In the examples you label “silent data corruption” above, no data is lost either. Fixing them may not be as simple as stripping a single character, but it’s still relatively straightforward.
I agree that a potential cause of corruption which tops out at 1 wrong character per file is less serious than one which can yield an arbitrary number of wrong characters. And you’re of course free to see it as too trivial to be called corruption, compared to the other ones. I still try to avoid it though.
(The reverse situation – an initial sequence of b"\xef\xbb\xbf"
which is not intended as a UTF-8 BOM – seems vanishingly unlikely. But from the perspective of ‘we can’t rely on “unlikely”’, I get that utf-8-sig
potentially deleting data (instead of “just” garbling it or erroring out, like the others) feels more problematic.)
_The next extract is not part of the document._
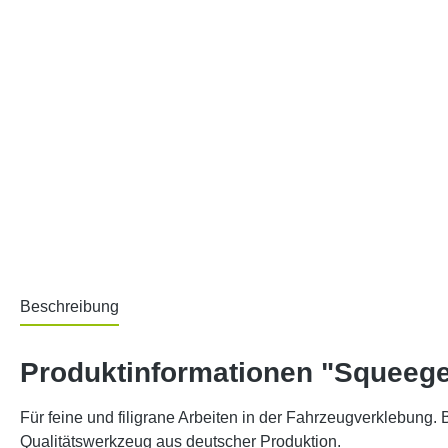
Beschreibung
Produktinformationen "Squeegee 
Für feine und filigrane Arbeiten in der Fahrzeugverklebung. 
Qualitätswerkzeug aus deutscher Produktion.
I think much of the difference you’re seeing in your benchmark is caused by utf-8
taking a shortcut through the codecs lookup machinery:
CPython implementation detail: Some common encodings can bypass the codecs lookup machinery to improve performance. These optimization opportunities are only recognized by CPython for a limited set of (case insensitive) aliases: utf-8, utf8, latin-1, latin1, iso-8859-1, iso8859-1, mbcs (Windows only), ascii, us-ascii, utf-16, utf16, utf-32, utf32, and the same using underscores instead of dashes. Using alternative aliases for these encodings may result in slower execution.
See also the following plot, which extends the benchmark to longer strings and more encoding aliases (full notebook here):
U8
is another alias for utf-8
, just one that happens to not take said shortcut. It’s much closer to utf-8-sig
, though there’s still a gap. But AFAICS, utf-8-sig
ultimately delegates to the same codecs.utf_8_decode
as utf-8/U8
(after handling the BOM), so the performance of the decoding itself should be the same.
(U8 + lstrip
corresponds to running bytes.decode("U8").lstrip("\ufeff")
, which is functionally identical to utf-8-sig
, but it comes out much closer to plain U8
. So maybe the gap between U8
and utf-8-sig
could be made smaller?)
(EDIT: That should be removeprefix instead of lstrip of course, lstrip would incorrectly remove repeated occurrences.)
I thought this would be implemented as a single new encoding added to the codecs registry, with encoders from utf_8.py
and decoders from utf_8_sig.py
– a sort of hybrid.
But yeah, saying it out loud, I’m starting to see how while not necessarily technically complicated, it’s also probably not worth going through the community process of considering a Frankenstein codec like this as the default, just for the sake of a legacy/deprecated format.